Obviously, with a crack in the dam, the flood can’t be held back forever.
In an audio interview with King World News that can be heard here, Eric Sprott made clear that the central banks are the only ones holding up the illusion.
Case in point is the rise of negative interest rates, which Sprott called ‘preposterous.’ Offering negative returns to investors, the instruments are clearly unsustainable. Sprott told King World News:
“So who’s going to buy it? Who in their right mind would be buying bonds with a negative yield? It’s just so preposterous. And all of the sudden if the bond buyer is not there — we used to think it was so great that China would buy our bonds. They don’t buy our bonds (anymore). Russia used to buy our bonds — they (now) sell our bonds.
The only entities buying the bonds are the central banks. Well, you take the central bank out of it and there’s no bid. That’s why I use the phrase, ‘I hope we are not right one day,’ that all of the sudden it (the entire global financial system) just collapses. They (central banks) may just look in the cupboard and say, ‘It’s over. We’ve tried our best and it’s not working.
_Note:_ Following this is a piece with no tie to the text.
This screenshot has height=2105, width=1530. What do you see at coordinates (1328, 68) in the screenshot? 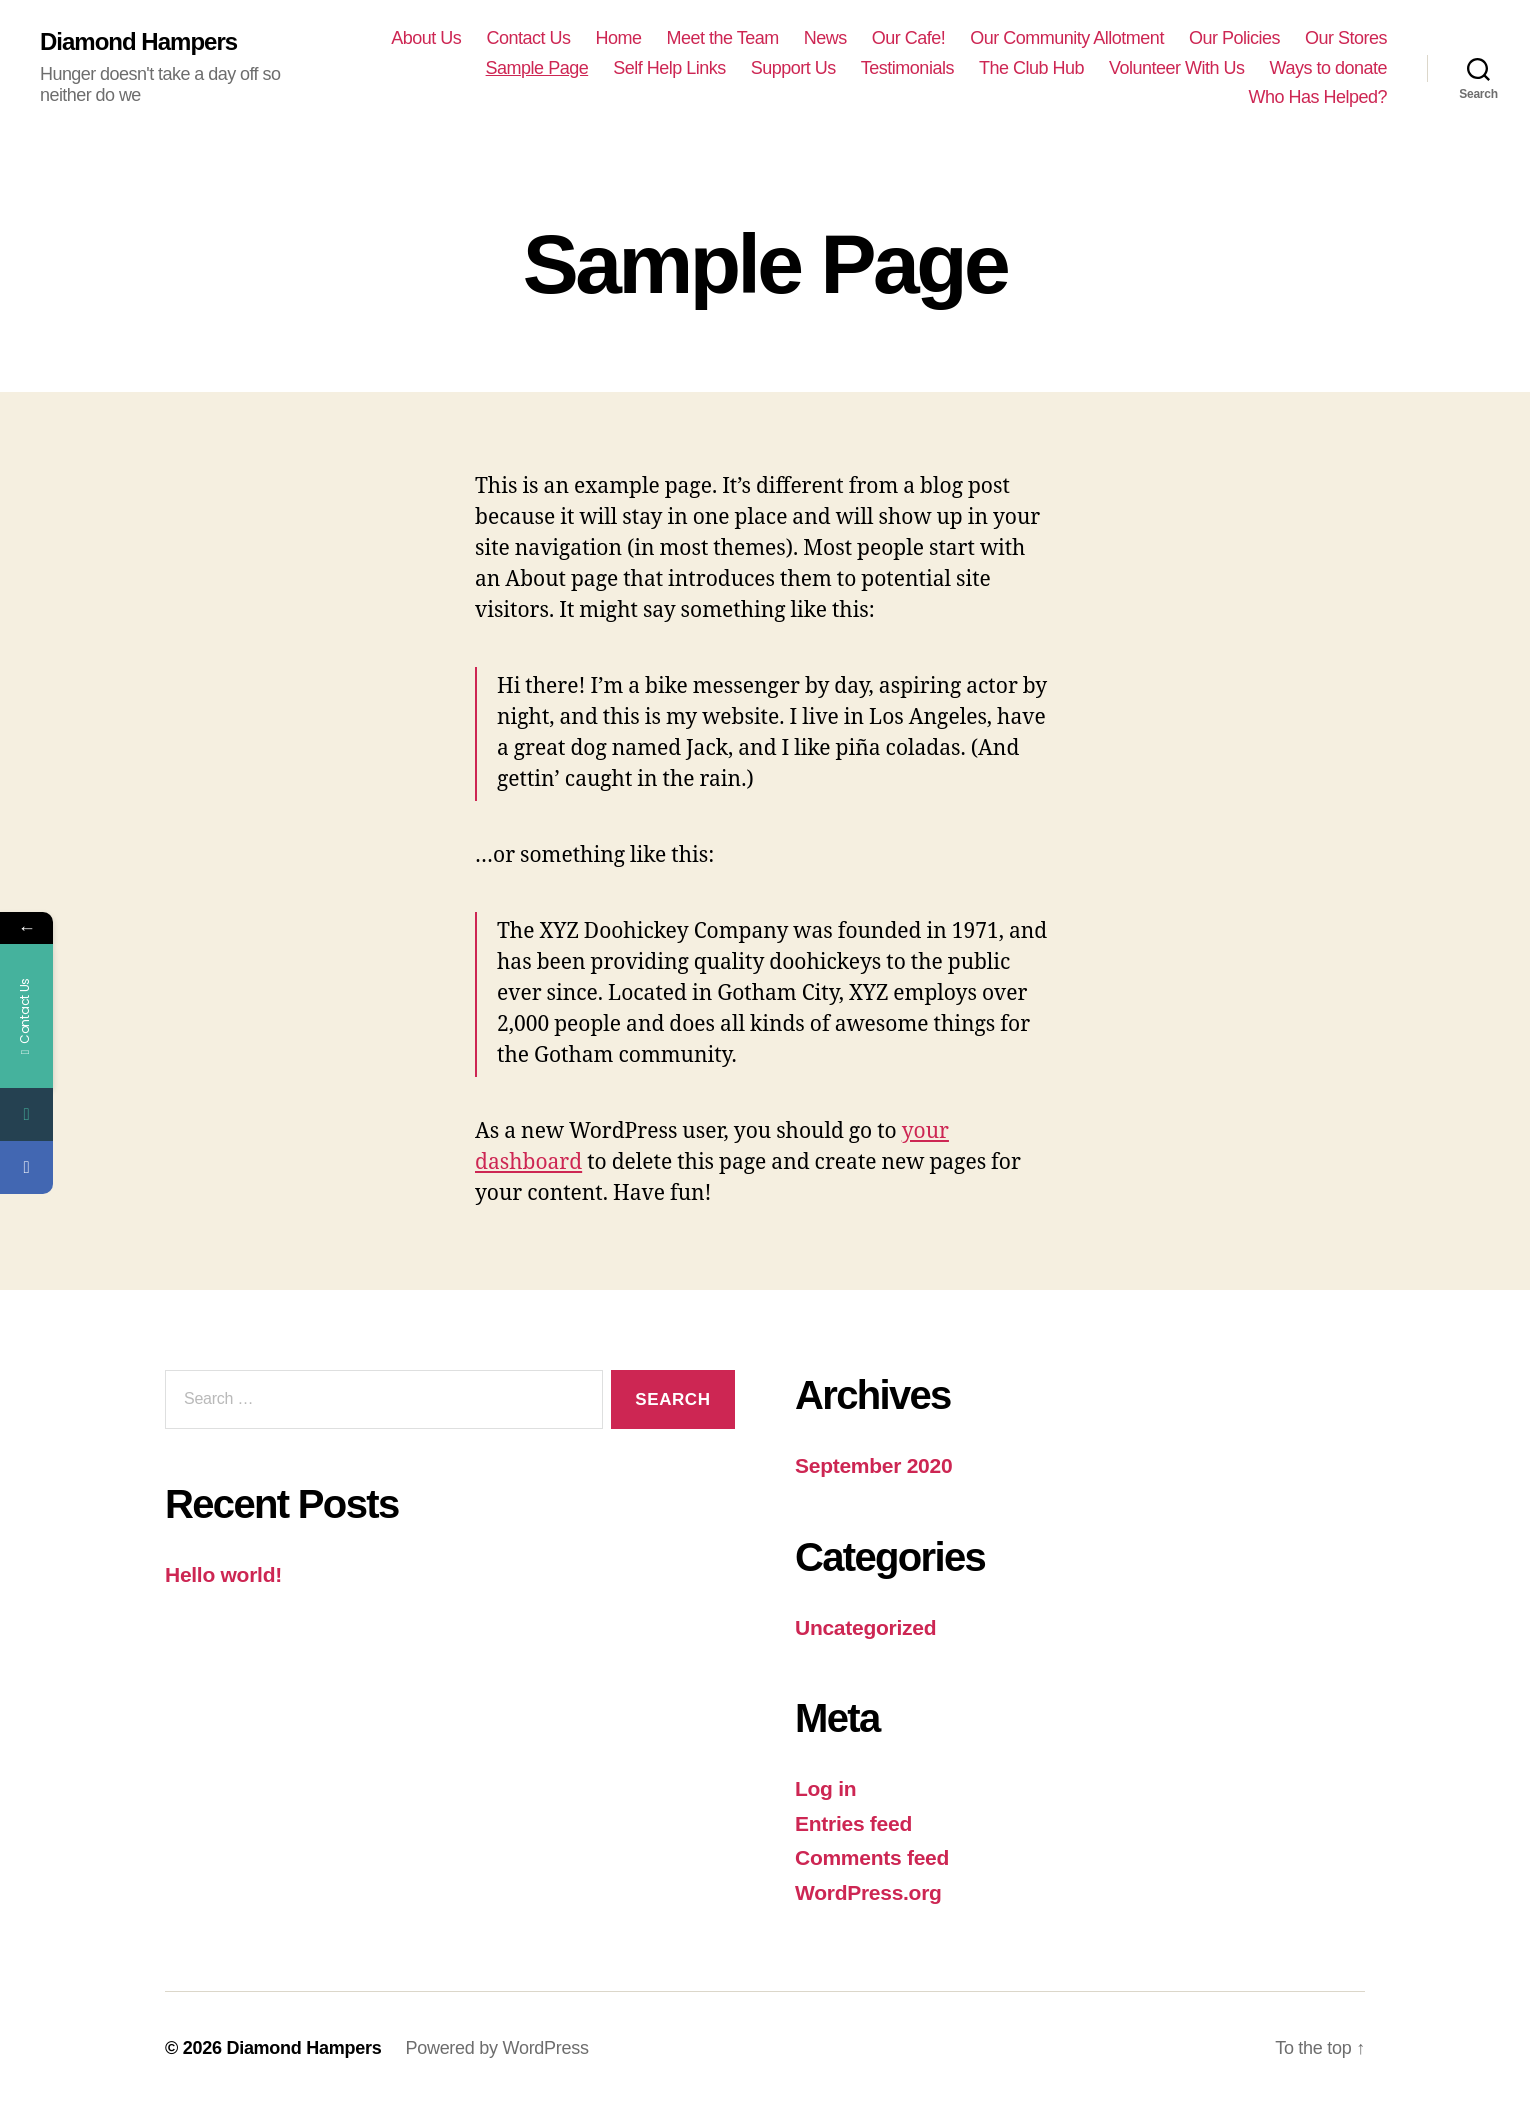
I see `Ways to donate` at bounding box center [1328, 68].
We’ve got to stop buying these bonds because our (central bank) balance sheets are getting so torqued out.’
Quite simply, it is a game of musical chairs being played by the Federal Reserve and other central banks.
Not only is the market manipulated and ‘rigged,’ but it is a complete illusion.
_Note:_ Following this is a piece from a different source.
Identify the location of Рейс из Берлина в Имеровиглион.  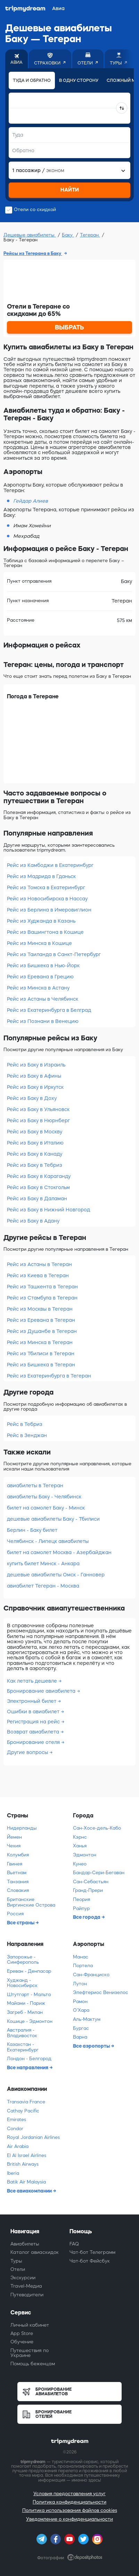
(49, 909).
And the music could stop at anytime:
“The greatest danger is that we are supporting a levered banking system and everything they own is paper (financial instruments). If all the sudden things get bad, everyone takes their money out of the bank. It’s the central banks who are fighting to keep the banking system alive, so of course they are going to give them a clean bill of health (on the bank stress tests). Heta went broke in Austria. It had a AAA rating, so it was well-rated in the latest stress tests. Three months later it’s broke. That’s what happens to levered financial institutions.
KWN’s Eric King said that it posed the “greatest danger in history” to the entire financial world. “People couldn’t imagine it would get worse than 2001 – 2003, and yet we had 2007 – 2009. This one that’s in front of us, I’m assuming it’s going to be the mother of all collapses,” King said.
The world is already stretched thin with numerous other crises.
If and when it happens, you can be sure that it won’t be pretty.